Intervention de Éric Besson

Réunion du 10 juin 2008 à 16h15
Fonctionnement des assemblées parlementaires — Adoption d'une proposition de loi

Éric Besson, secrétaire d'État chargé de la prospective, de l'évaluation des politiques publiques et du développement de l'économie numérique :

Madame la présidente, mesdames, messieurs les sénateurs, c’est à la demande de Roger Karoutchi, qui ne peut être parmi vous aujourd’hui, que je vous présente cette proposition de loi, initialement déposée par le président de l’Assemblée nationale, M. Bernard Accoyer.

Une telle initiative est rare pour le président d’une assemblée. Elle correspond à une nécessité : renforcer l’action des commissions d’enquête parlementaires en assurant une plus grande protection aux personnes amenées à témoigner devant ces commissions.

Pourquoi les témoins qui déposent devant ces commissions doivent-ils bénéficier d’une protection renforcée ?

L’initiative du président Accoyer est née d’un constat. Comme l’indique M. Garrec dans son rapport, on observe depuis quelque temps que les témoins de certaines commissions d’enquête subissent des pressions, se matérialisant par des poursuites en diffamation destinées à les déstabiliser et à peser sur leur témoignage.

Il est important, essentiel même, de protéger ces témoins contre de telles pressions. Pour autant, il ne peut être question de les faire bénéficier d’une immunité identique à celle des parlementaires. Il faut donc trouver un équilibre.

À quelques jours de l’examen par la Haute Assemblée du projet de loi constitutionnel de modernisation des institutions de la ve République, le Gouvernement considère qu’il n’est pas inutile de conforter, par cette mesure de portée, il est vrai, circonscrite, le rôle de ces commissions d’enquête, qui demeurent un instrument efficace du contrôle parlementaire.

Le poids et l’influence des commissions d’enquête n’ont d’ailleurs pas cessé de croître au cours des dernières années, grâce à l’élargissement de leurs moyens d’investigation et à la publicité de leur audition depuis 1991. Cette publicité a d’ailleurs été une évolution forte dans le fonctionnement des commissions d’enquête, dont les travaux étaient, jusque-là, marqués par le secret.

Cette transparence nouvelle n’a pas été sans conséquences sur le sort des témoins entendus dans le cadre de ces commissions.

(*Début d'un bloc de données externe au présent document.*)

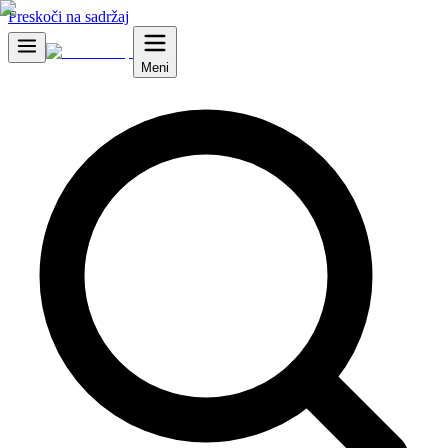
Preskoči na sadržaj
Meni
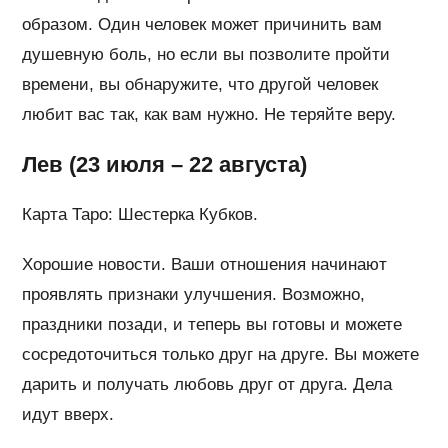
образом. Один человек может причинить вам
душевную боль, но если вы позволите пройти
времени, вы обнаружите, что другой человек
любит вас так, как вам нужно. Не теряйте веру.
Лев (23 июля – 22 августа)
Карта Таро: Шестерка Кубков.
Хорошие новости. Ваши отношения начинают
проявлять признаки улучшения. Возможно,
праздники позади, и теперь вы готовы и можете
сосредоточиться только друг на друге. Вы можете
дарить и получать любовь друг от друга. Дела
идут вверх.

Ils sont tenus de venir témoigner et leur témoignage est, sauf exception décidée par la commission elle-même, public. Ces modalités de témoignage devant les commissions d’enquête parlementaires se rapprochent ainsi de plus en plus des pratiques judiciaires, où les témoins s’expriment, là aussi, par principe, de manière publique. On se souvient évidemment de la médiatisation des travaux de la commission consacrée aux suites de l’affaire dite « d’Outreau ».

Actuellement, en vertu de l’article 6 de l’ordonnance du 17 novembre 1958 relative aux fonctionnements des assemblées parlementaires, toute personne convoquée par une commission d’enquête parlementaire est tenue de comparaître et de déposer sous serment. Son refus ou son faux témoignage peuvent faire l’objet de poursuites pénales.

En revanche, ces personnes ne bénéficient d’aucune protection légale pour les propos qu’elles tiennent devant la commission. En effet, les immunités politiques prévues par l’article 26 de la Constitution et par l’article 41 de la loi du 29 juillet 1881 sur la liberté de la presse, tout comme les immunités judiciaires, prévues par ce même article de la loi de 1881, ne s’appliquent pas dans cette hypothèse. Les témoins peuvent donc être poursuivis pour les propos qu’ils ont tenus lors de leur audition devant une commission, notamment pour diffamation, injure ou outrage.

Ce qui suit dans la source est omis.